School District 70 board of trustees adopted an administrative procedure that outlines steps needed to either name or rename a school. KARLY BLATS PHOTO

School District 70 board of trustees adopted an administrative procedure that outlines steps needed to either name or rename a school. KARLY BLATS PHOTO

SD70 trustees adopt ‘naming of schools’ policy

The administrative procedure states schools, generally, will not be named after individuals

School District 70 board of trustees adopted an administrative procedure that outlines steps needed to either name or rename a school.

“It’s not just in reference to the eventual renaming of A.W. Neill, it’s to do with any (school naming),” said SD70 trustee Rosemarie Buchanan. “We had to have a district-wide administrative procedure, so that’s what we got.”

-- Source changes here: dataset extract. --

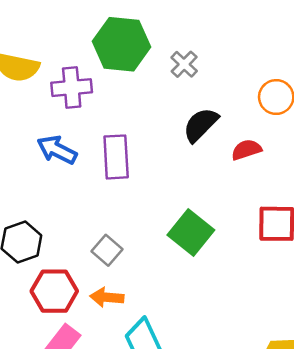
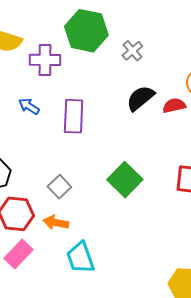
blue arrow: (57, 150) -> (29, 106), size x0.7
red semicircle: (246, 150) -> (174, 106), moved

The procedure, which was approved on June 13, states that generally, schools will not be named after individuals. Instead, criteria for naming schools should typically consider: the name of the street on which the school is located, the name of the area/community/region that the school is located, or a historical name that once applied to the area.

Earlier this year, controversy surrounded the idea of renaming A.W. Neill Elementary School, which is named after Alan Webster Neill, a member of the House of Commons for Comox-Alberni from 1925-1945. During this time, Neill was a vocal opponent of Japanese imigration to Canada, and was the Indian Agent for the West Coast of Vancouver Island from 1903-1913 and supported the residential school system in the Alberni-Clayoquot region.

Some members of the public, city councillors, First Nations and school trustees have shown support for a name change, citing Neill’s racism, while others have been vocal in keeping the historic name the same.

Although the adopted procedure states schools, generally, will not be named after individuals, trustees can consider naming a school after a distinguished individual deserving recognition.

“When we adopted the admin procedure, I did serve notice that at the first [school board] meeting in September that I was going to make a motion that we initiate the [A.W. Neill] name change following the process outlined in the admin procedure,” Buchanan said.

According to the policy, where there is a compelling reason for the board of trustees to consider renaming a school, the board will seek input from the staff, students and community before approving a school name change by a majority vote of the board.

The same criteria is in place for the naming of a new school.

Buchanan said although the policy has taken a long time to manifest, she is happy with the adopted procedure and hopeful that A.W. Neill’s name will eventually change.

“It’s sort of like the outcome of the provincial election, when it happens it will happen and that’s when I’ll celebrate,” she said.